The day COVID-19 shutdown the Warren (Michigan) Technical Center is the day Travis Fick jumped wholeheartedly into the fight against the virus.
“It was a Friday. I believe March 20. I had been paying attention, so I knew there was a shortage of personal protection equipment, so I started a Facebook group to see what we could do,” says the Local 160 member.
Immediately, he posted information about the need to get protection gear to medical professionals. He called businesses like dentist offices that had closed because they were not essential, but might have N95 masks, gloves, medical gowns and caps, or anything that could be used on the front lines.

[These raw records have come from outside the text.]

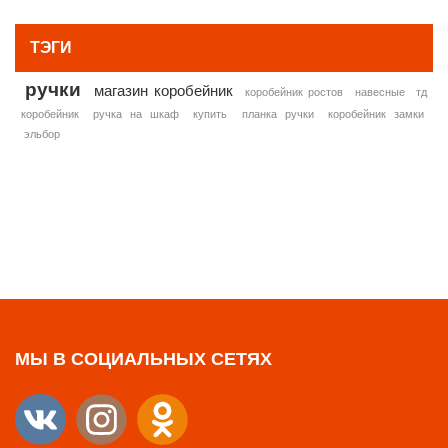
ТЭГИ
ручки
магазин коробейник
коробейник ростов
навесные
тд
коробейник
ручка на шкаф
купить
планка ручки
коробейник замки
эльбор
МЫ В СОЦИАЛЬНЫХ СЕТЯХ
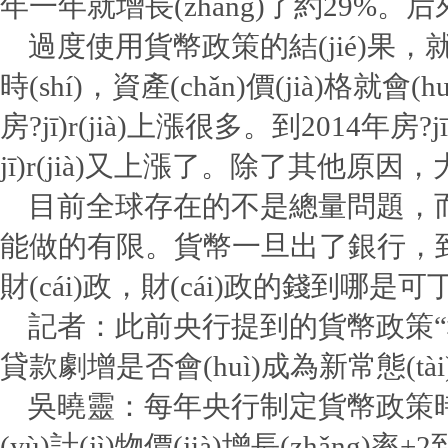
年一年就增長(zhǎng)了約29%。
過度使用貨幣政策的結(jié)果，就是通
時(shí)，資產(chǎn)價(jià)格就會(
房?jī)r(jià)上漲很多。到2014年房
jī)r(jià)又上漲了。除了其他
目前全球存在的不是總量問題，而是結(j
能做的有限。貨幣一旦出了銀行，到哪去是
財(cái)政，財(cái)政的錢到哪是
記者：此前央行提到的貨幣政策“穩(
貸款劇增是否會(huì)成為新常態(tài
吳曉靈：每年央行制定貨幣政策時(shí)，一
(yù)計(jì)物價(jià)增長(zhǎn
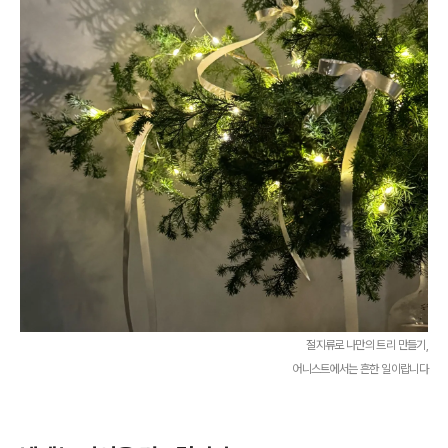
절지류로 나만의 트리 만들기,
어니스트에서는 흔한 일이랍니다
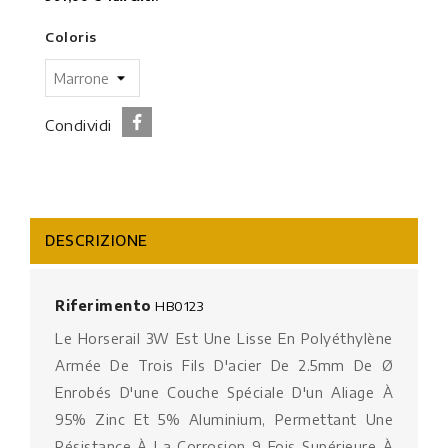
Coloris
Condividi
DESCRIZIONE
Riferimento
HB0123
Le Horserail 3W Est Une Lisse En Polyéthylène
Armée De Trois Fils D'acier De 2.5mm De Ø
Enrobés D'une Couche Spéciale D'un Aliage À
95% Zinc Et 5% Aluminium, Permettant Une
Résistance À La Corrosion 9 Fois Supérieure À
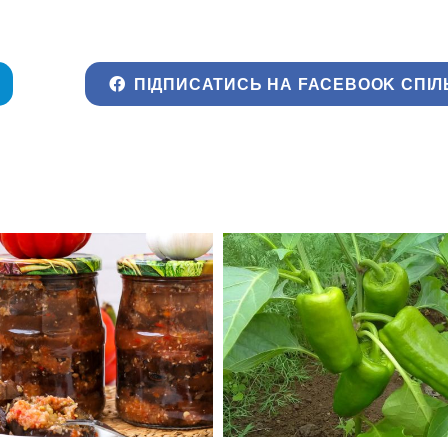
ПІДПИСАТИСЬ НА FACEBOOK СПІЛ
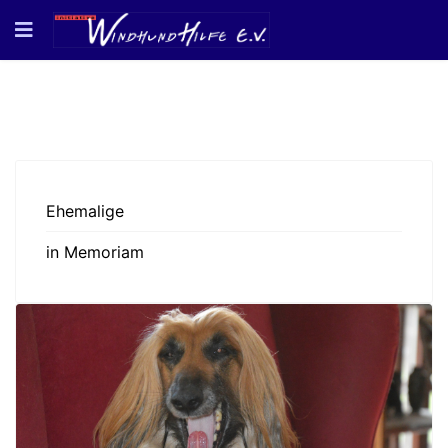
Ehemalige
in Memoriam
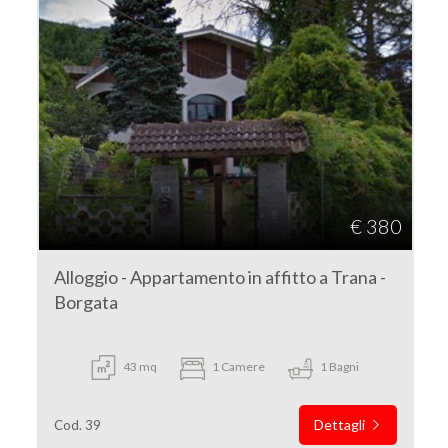
€ 380
Alloggio - Appartamento in affitto a Trana -
Borgata
43 mq
1 Camere
1 Bagni
Dettagli
Cod. 39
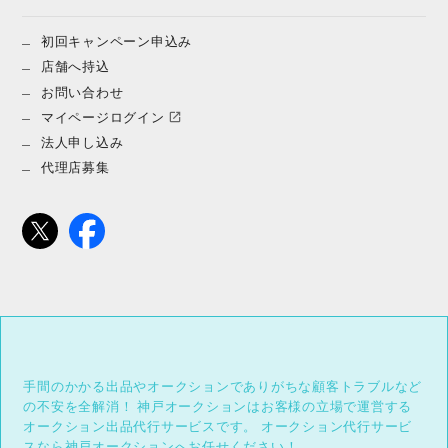
初回キャンペーン申込み
店舗へ持込
お問い合わせ
マイページログイン
法人申し込み
代理店募集
手間のかかる出品やオークションでありがちな顧客トラブルなど
の不安を全解消！
神戸オークションはお客様の立場で運営する
オークション出品代行サービスです。
オークション代行サービ
スなら神戸オークションへお任せください！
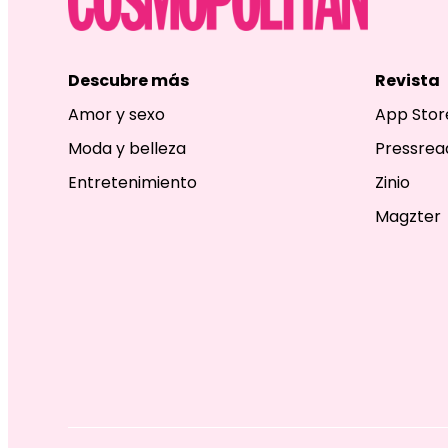
Descubre más
Revista
Amor y sexo
App Stor
Moda y belleza
Pressrea
Entretenimiento
Zinio
Magzter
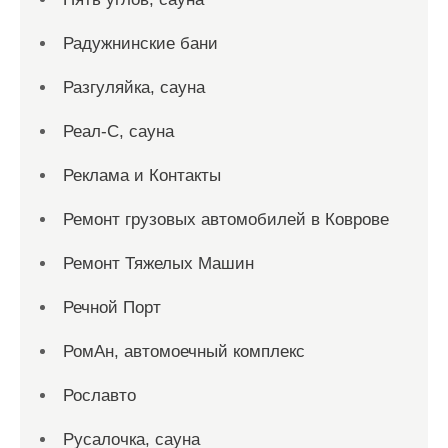
Радужнинские бани
Разгуляйка, сауна
Реал-С, сауна
Реклама и Контакты
Ремонт грузовых автомобилей в Коврове
Ремонт Тяжелых Машин
Речной Порт
РомАн, автомоечный комплекс
Рославто
Русалочка, сауна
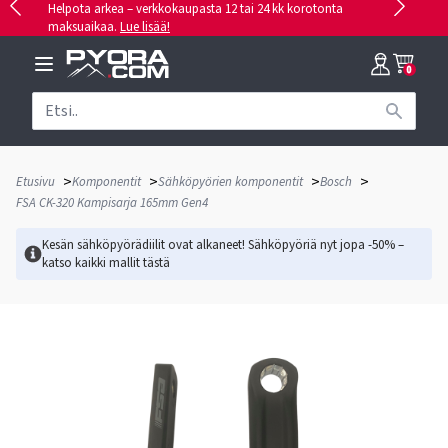
Helpota arkea – verkkokaupasta 12 tai 24 kk korotonta
maksuaikaa.
Lue lisää!
0
>
>
>
>
Etusivu
Komponentit
Sähköpyörien komponentit
Bosch
FSA CK-320 Kampisarja 165mm Gen4
Kesän sähköpyörädiilit ovat alkaneet! Sähköpyöriä nyt jopa -50% –
katso kaikki mallit
tästä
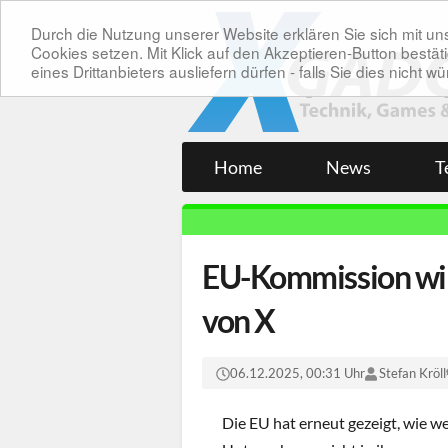
Durch die Nutzung unserer Website erklären Sie sich mit 
Cookies setzen. Mit Klick auf den Akzeptieren-Button bes
eines Drittanbieters ausliefern dürfen - falls Sie dies nicht
Home
News
T
EU-Kommission will
von X
06.12.2025, 00:31 Uhr
Stefan Kröll
Die EU hat erneut gezeigt, wie wei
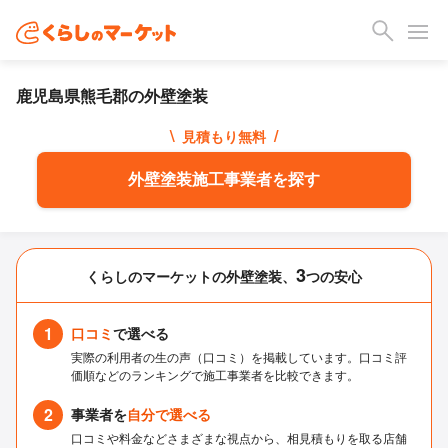
鹿児島県熊毛郡の外壁塗装
\
/
見積もり無料
外壁塗装施工事業者を探す
3
くらしのマーケットの外壁塗装、
つの安心
1
口コミ
で選べる
実際の利用者の生の声（口コミ）を掲載しています。口コミ評
価順などのランキングで施工事業者を比較できます。
2
事業者を
自分で選べる
口コミや料金などさまざまな視点から、相見積もりを取る店舗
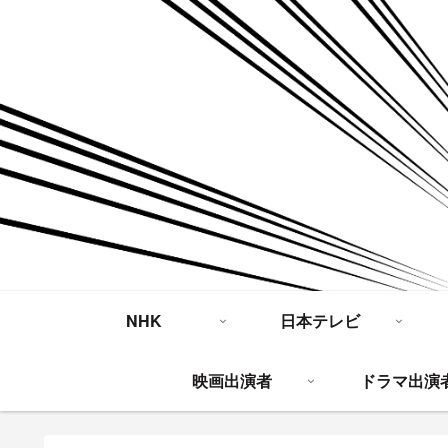
NHK
日本テレビ
映画出演者
ドラマ出演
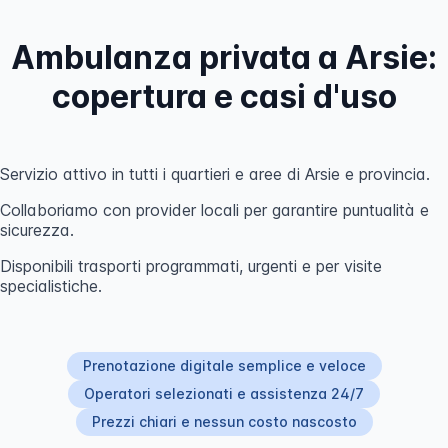
Ambulanza privata a Arsie:
copertura e casi d'uso
Servizio attivo in tutti i quartieri e aree di Arsie e provincia.
Collaboriamo con provider locali per garantire puntualità e
sicurezza.
Disponibili trasporti programmati, urgenti e per visite
specialistiche.
Prenotazione digitale semplice e veloce
Operatori selezionati e assistenza 24/7
Prezzi chiari e nessun costo nascosto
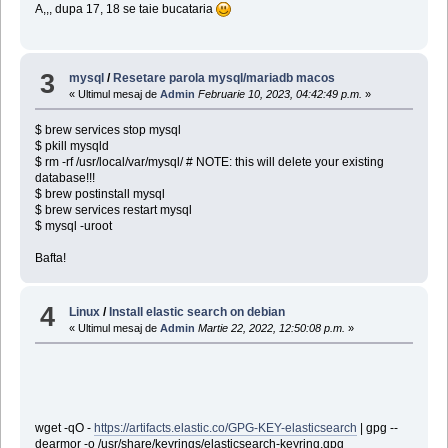
A,,, dupa 17, 18 se taie bucataria
3
mysql
/
Resetare parola mysql/mariadb macos
« Ultimul mesaj de
Admin
Februarie 10, 2023, 04:42:49 p.m.
»
$ brew services stop mysql
$ pkill mysqld
$ rm -rf /usr/local/var/mysql/ # NOTE: this will delete your existing
database!!!
$ brew postinstall mysql
$ brew services restart mysql
$ mysql -uroot
Bafta!
4
Linux
/
Install elastic search on debian
« Ultimul mesaj de
Admin
Martie 22, 2022, 12:50:08 p.m.
»
wget -qO -
https://artifacts.elastic.co/GPG-KEY-elasticsearch
| gpg --
dearmor -o /usr/share/keyrings/elasticsearch-keyring.gpg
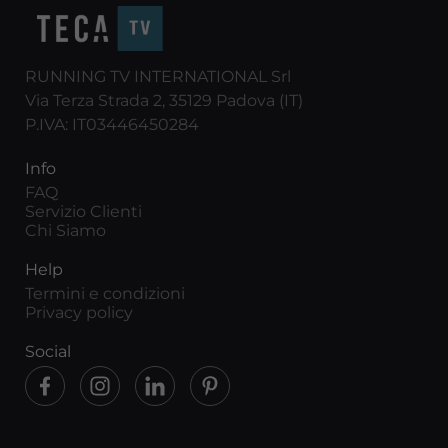
RUNNING TV INTERNATIONAL Srl
Via Terza Strada 2, 35129 Padova (IT)
P.IVA: IT03446450284
Info
FAQ
Servizio Clienti
Chi Siamo
Help
Termini e condizioni
Privacy policy
Social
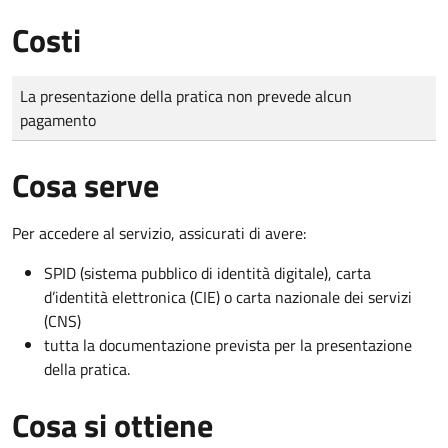
Costi
Tipo di pagamento
Importo
La presentazione della pratica non prevede alcun
pagamento
Cosa serve
Per accedere al servizio, assicurati di avere:
SPID (sistema pubblico di identità digitale), carta
d’identità elettronica (CIE) o carta nazionale dei servizi
(CNS)
tutta la documentazione prevista per la presentazione
della pratica.
Cosa si ottiene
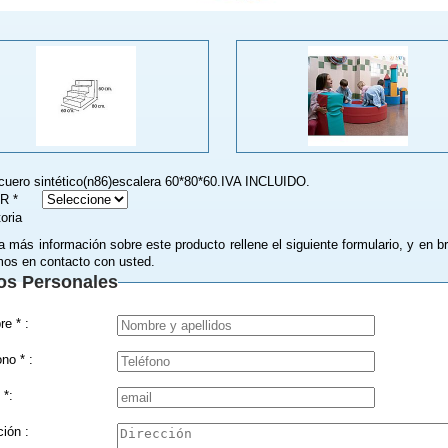
.cuero sintético(n86)escalera 60*80*60.IVA INCLUIDO.
R *
toria
a más información sobre este producto rellene el siguiente formulario, y en b
os en contacto con usted.
os Personales
Nombre * :
Teléfono * :
 *:
Dirección :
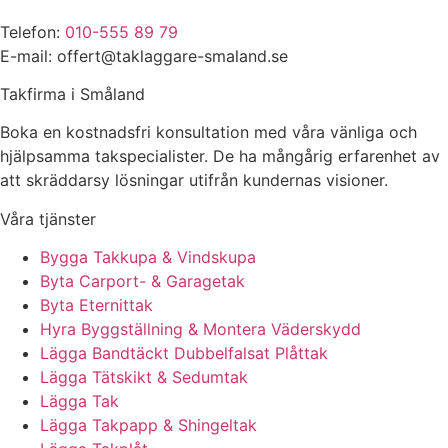
Telefon:
010-555 89 79
E-mail: offert@taklaggare-smaland.se
Takfirma i Småland
Boka en kostnadsfri konsultation med våra vänliga och
hjälpsamma takspecialister. De ha mångårig erfarenhet av
att skräddarsy lösningar utifrån kundernas visioner.
Våra tjänster
Bygga Takkupa & Vindskupa
Byta Carport- & Garagetak
Byta Eternittak
Hyra Byggställning & Montera Väderskydd
Lägga Bandtäckt Dubbelfalsat Plåttak
Lägga Tätskikt & Sedumtak
Lägga Tak
Lägga Takpapp & Shingeltak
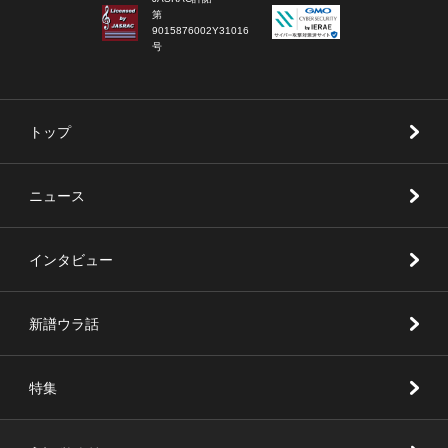
第
9015876002Y31016
号
トップ
ニュース
インタビュー
新譜ウラ話
特集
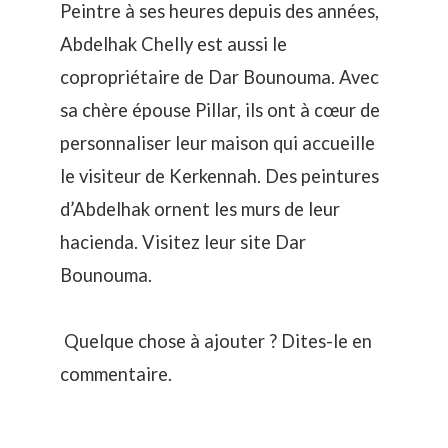
Peintre à ses heures depuis des années,
Abdelhak Chelly est aussi le
copropriétaire de
Dar Bounouma
. Avec
sa chère épouse Pillar, ils ont à cœur de
personnaliser leur maison qui accueille
le visiteur de Kerkennah. Des peintures
d’Abdelhak ornent les murs de leur
hacienda. Visitez leur site
Dar
Bounouma.
Quelque chose à ajouter ? Dites-le en
commentaire.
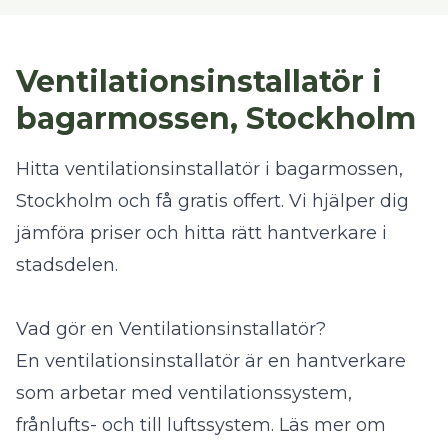
Ventilationsinstallatör i
bagarmossen, Stockholm
Hitta ventilationsinstallatör i bagarmossen,
Stockholm och få gratis offert. Vi hjälper dig
jämföra priser och hitta rätt hantverkare i
stadsdelen.
Vad gör en Ventilationsinstallatör?
En ventilationsinstallatör är en hantverkare
som arbetar med ventilationssystem,
frånlufts- och till luftssystem.
Läs mer om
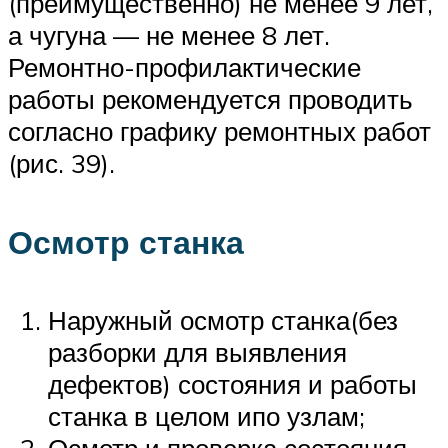
(преимущественно) не менее 9 лет,
а чугуна — не менее 8 лет.
Ремонтно-профилактические
работы рекомендуется проводить
согласно графику ремонтных работ
(рис. 39).
Осмотр станка
Наружный осмотр станка(без
разборки для выявления
дефектов) состояния и работы
станка в целом ипо узлам;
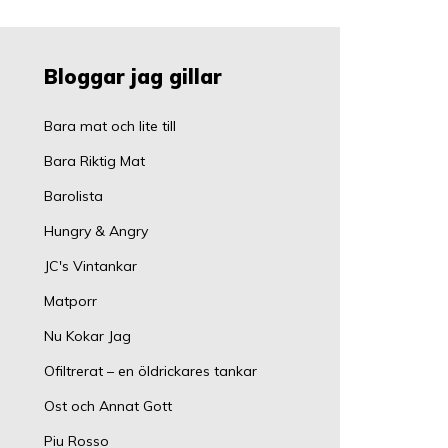
Bloggar jag gillar
Bara mat och lite till
Bara Riktig Mat
Barolista
Hungry & Angry
JC's Vintankar
Matporr
Nu Kokar Jag
Ofiltrerat – en öldrickares tankar
Ost och Annat Gott
Piu Rosso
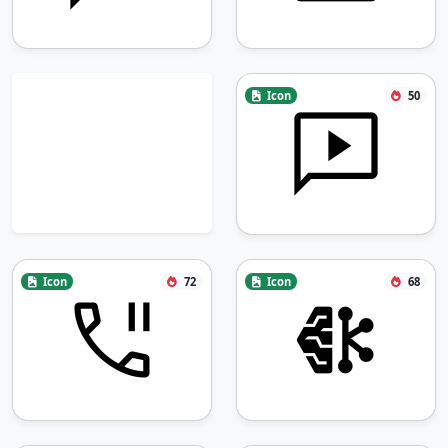
Icon
50
Icon
72
Icon
68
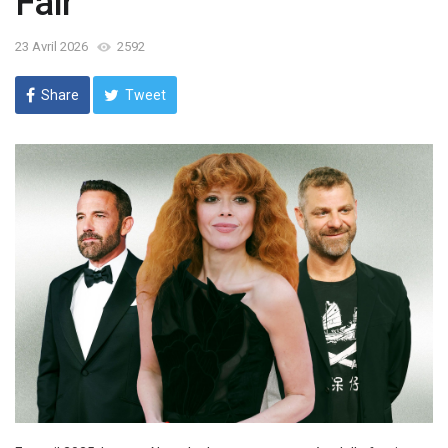
Fair
23 Avril 2026
2592
Share
Tweet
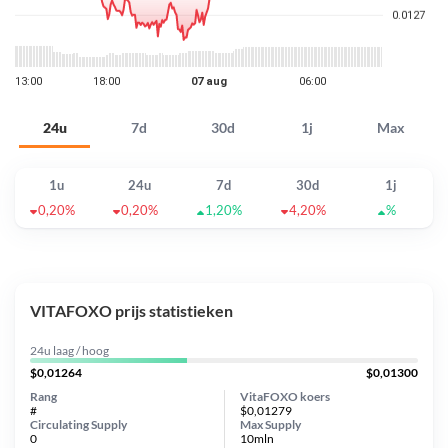
24u
7d
30d
1j
Max
1u
24u
7d
30d
1j
0,20%
0,20%
1,20%
4,20%
%
VITAFOXO prijs statistieken
24u laag / hoog
$0,01264
$0,01300
Rang
VitaFOXO koers
#
$0,01279
Circulating Supply
Max Supply
0
10mln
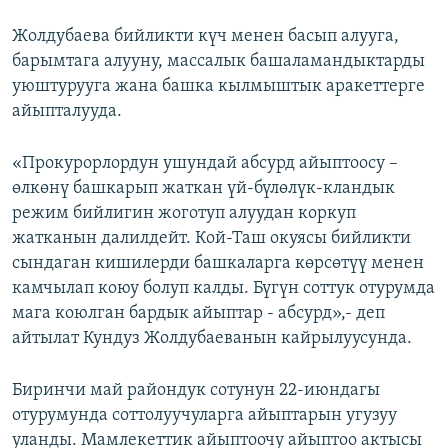
Жолдубаева бийликти күч менен басып алууга,
барымтага алууну, массалык башаламандыктарды
уюштурууга жана башка кылмыштык аракеттерге
айыпталууда.
«Прокурорлордун ушундай абсурд айыптоосу –
өлкөнү башкарып жаткан үй-бүлөлүк-кландык
режим бийлигин жоготуп алуудан коркуп
жатканын далилдейт. Кой-Таш окуясы бийликти
сындаган кишилерди башкаларга көрсөтүү менен
камчылап коюу болуп калды. Бүгүн соттук отурумда
мага коюлган бардык айыптар - абсурд»,- деп
айтылат Кундуз Жолдубаеванын кайрылуусунда.
Биринчи май райондук сотунун 22-июндагы
отурумунда соттолуучуларга айыптарын угузуу
уланды. Мамлекеттик айыптоочу айыптоо актысы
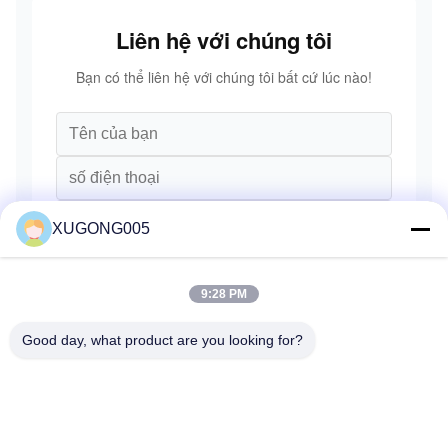
SANY Volvo
Liên hệ với chúng tôi
Bạn có thể liên hệ với chúng tôi bất cứ lúc nào!
XUGONG005
9:28 PM
Good day, what product are you looking for?
Gửi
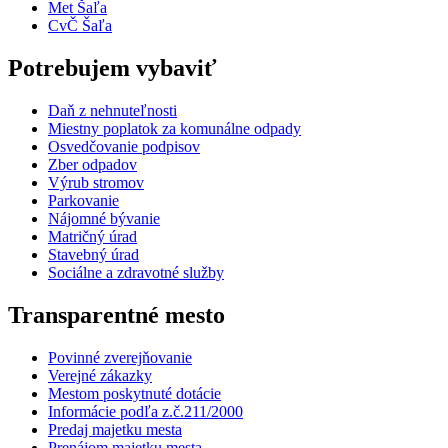
Met Šaľa
CvČ Šaľa
Potrebujem vybaviť
Daň z nehnuteľnosti
Miestny poplatok za komunálne odpady
Osvedčovanie podpisov
Zber odpadov
Výrub stromov
Parkovanie
Nájomné bývanie
Matričný úrad
Stavebný úrad
Sociálne a zdravotné služby
Transparentné mesto
Povinné zverejňovanie
Verejné zákazky
Mestom poskytnuté dotácie
Informácie podľa z.č.211/2000
Predaj majetku mesta
Prenájom majetku mesta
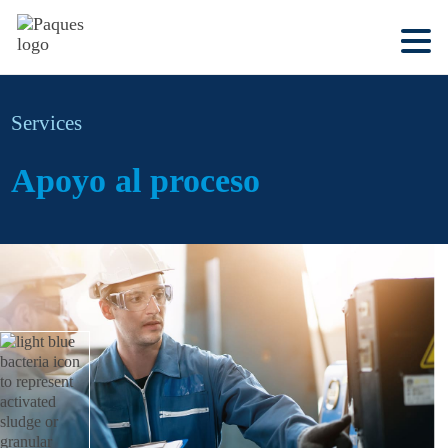
Services
Apoyo al proceso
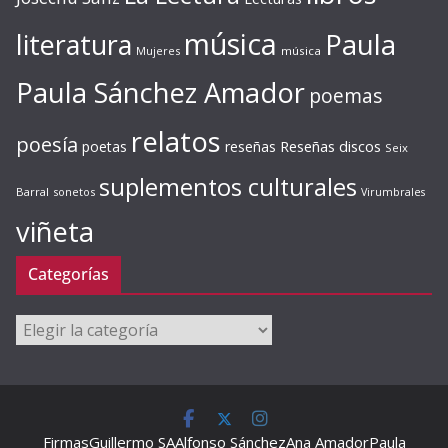
música
literatura
Paula
Mujeres
música
Paula Sánchez Amador
poemas
relatos
poesía
Reseñas discos
poetas
reseñas
Seix
suplementos culturales
Barral
sonetos
Virumbrales
viñeta
Categorías
Categorías
Firmas
Guillermo SA
Alfonso Sánchez
Ana Amador
Paula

“At first there were three of us,” Fick says. “My mother, Cindi, and my wife, Jenny, started sewing masks and I was making the calls and delivering supplies,” he says. “In a couple of days, we had a few hundred people in the Facebook group, some sewing, and some helping raise awareness.”
Fick, a metal model worker, used his personal credit cards to buy fabric for the masks and paid for gas to deliver whatever he could procure from businesses throughout the Detroit area. When he reached his financial limit, he set up a site for donations.
Now, there are about 1,300 members in the Facebook group, a website with a map to show how his Michigan COVID-19 Relief project is coming and where donations are going, and 50 sewers producing 500 masks daily for workers on the front lines in Detroit, Port Huron, Grand Rapids and more. The donations allow the campaign to supply the protection gear at no cost to those who receive them.
About 6,050 masks have been donated. The Facebook page posts photos and thanks from medical professionals who have received donations. The web site allows visitors to register to help.
“All it takes is a spark to start a fire,” said Fick. “It has been a huge effort. You want to talk about community and solidarity to answer the call in a time of need, that is what we are doing.”
Fick says he stopped counting the hours it takes to keep the project going.
“This virus doesn’t sleep,” Fick says. “I figure I shouldn’t sleep either.”